Excellent question from a subscriber:
I just finished reading your long term outlook on stocks and it appears very bullish. How does that gel with what you said previously that a collapsing housing market will likely suck liquidity out of the stock market and end its bull run. Seems to be a contradiction here.
There is a clear contradiction between my oft stated belief that the housing market collapse would cause the liquidity engine to run in reverse, and the currently bullish long term structures in the TA as I read it. That is, it’s a contradiction if the housing collapse begins to hit full stride now. If that’s the case, I think the TA will soon begin to reflect the cracks in the foundation.
There’s also the chance that it’s simply a matter of time, that my belief that a housing crash will pull everything down is correct but just very early. Wouldn’t be the first time.

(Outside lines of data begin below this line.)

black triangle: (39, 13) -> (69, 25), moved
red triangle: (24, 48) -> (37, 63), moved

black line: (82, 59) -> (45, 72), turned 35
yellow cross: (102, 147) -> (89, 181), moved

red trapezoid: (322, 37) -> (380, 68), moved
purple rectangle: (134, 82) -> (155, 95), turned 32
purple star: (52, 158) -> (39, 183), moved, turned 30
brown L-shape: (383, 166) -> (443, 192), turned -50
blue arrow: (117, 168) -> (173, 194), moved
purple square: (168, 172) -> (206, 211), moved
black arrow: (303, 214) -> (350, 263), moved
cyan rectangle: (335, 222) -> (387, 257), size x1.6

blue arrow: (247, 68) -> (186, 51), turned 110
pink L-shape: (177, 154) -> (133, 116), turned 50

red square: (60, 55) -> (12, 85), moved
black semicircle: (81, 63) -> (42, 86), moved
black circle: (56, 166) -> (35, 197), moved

My belief about the housing crash, and what its impact will be, is a forecast based on a set of assumptions that I hold, as well as observations of past and present trends. There’s not a lot of empirical data from the past, however. National housing crashes are truly rare events. There’s just not much to go on. Quite simply, I may or may not be right about it. I think that my view is well founded, but then there are the Fed and foreign central banks. If they decide to go the Weimar route, God only knows what will happen.
When it comes to the TA structures however, I’m just a reporter. The structures are what they are. They are neither right, nor wrong. Certain structures hold certain implications. We have lots of history on this. We know that if A and B happen, then the market is probably going to reach C. We’ve seen it happen time and time again.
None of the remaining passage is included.